Leave NLA Alone – Groups Warned

The National Association of Lotto Marketing Companies (LMCs) has asked its regional branches not to engage in acts that will thwart efforts by the Authority to regularize the activities of illegal lotto operators, popularly known as banker-to-banker.

The Association made the call on Monday in Accra in reaction to a press statement issued by a group that claims to be affiliated to the Ashanti Regional branch of the Association.

It would be recalled that the group, in the said statement issued on August 31, this year, asked the NLA to discontinue the regularization process, stating that the Authority was paying attention to the banker-to-banker operators to the neglect of LMCs.

NLA’s engagements with banker-to-banker operators formed part of efforts to sanitize the industry to ensure a level-playing field for all stakeholders, as well as help increase the revenue for the state.

The process has been particularly fruitful in the Greater Accra Region, where according to the Director-General of NLA, Kofi Osei Ameyaw, over 700 unlicensed operators have willingly agreed to register with the Authority to get licence.
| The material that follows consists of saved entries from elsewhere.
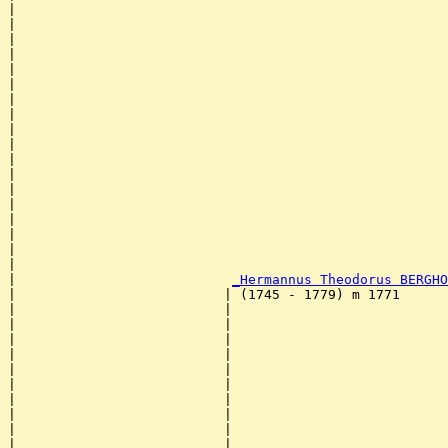
|                                                      
|                                                      
|                                                      
|                                                      
|                                                      
|                                                      
|                                                      
|                                                      
|                                                      
|                                                      
|                                                      
|                                                      
|                                                      
|                                                      
|                                                      
|                                                      
|                                                      
|                                                      
|                           
_Hermannus Theodorus BERGHO
|                          | (1745 - 1779) m 1771      
|                          |                           
|                          |                           
|                          |                           
|                          |                           
|                          |                           
|                          |                           
|                          |                           
|                          |                           
|                          |                           
|                          |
The development reportedly angered some members of LMCs, who organized a press conference in Kumasi to express their dissatisfaction with the management’s new policy.

However, the National Executives of the Association of LMCs, told journalists at a press conference in Accra that the call by their counterparts in Kumasi was unfounded, saying efforts being made by NLA would inure to the benefit of all stakeholders in the sector.

“As executives of the National Association of Lotto Marketing Companies, we totally disassociate ourselves with the press statement issued by a group of disgruntled individuals who purport to be members of the National Association of Lotto Marketing Companies & Retailers, a group, which is not known to the National Association of Lotto Marketing Companies which is duly registered,” Kofi Frimpong, General Secretary of the Association, who addressed the media, stated.

He said assertions by the group were “baseless, unfounded and above all unwarranted.”

According to him, some prudent steps have been taken by the current management of NLA, which saved the Authority close to GH¢396,000 over a period of six months, and that such measures were going to save the Authority about GH¢792,000 per annum.

Mr. Frimpong also described the early payment of commissions by the Osei Ameyaw-led Authority as unprecedented.

“It is rather unfortunate that certain individuals or group of individuals, who are bent on pursuing their narrow parochial interests at the expense of the NLA are engaging in unorthodox methods to thwart this laudable mission of the present management, and are using just a few of our uninformed members to scurrilously and outrageously destroy the good intentions of the present administration of the NLA, which is spearheaded by Hon. Kofi Osei-Ameyaw.”

The LMCs continued: “It is in this regard that we fully endorse the decision of the Director-General and management team to license banker-to-banker operators, and indeed all private lotto operators who are operating outside the legal framework of Act 722. The private lotto operators would be licensed to operate within the legal framework of Act 722.”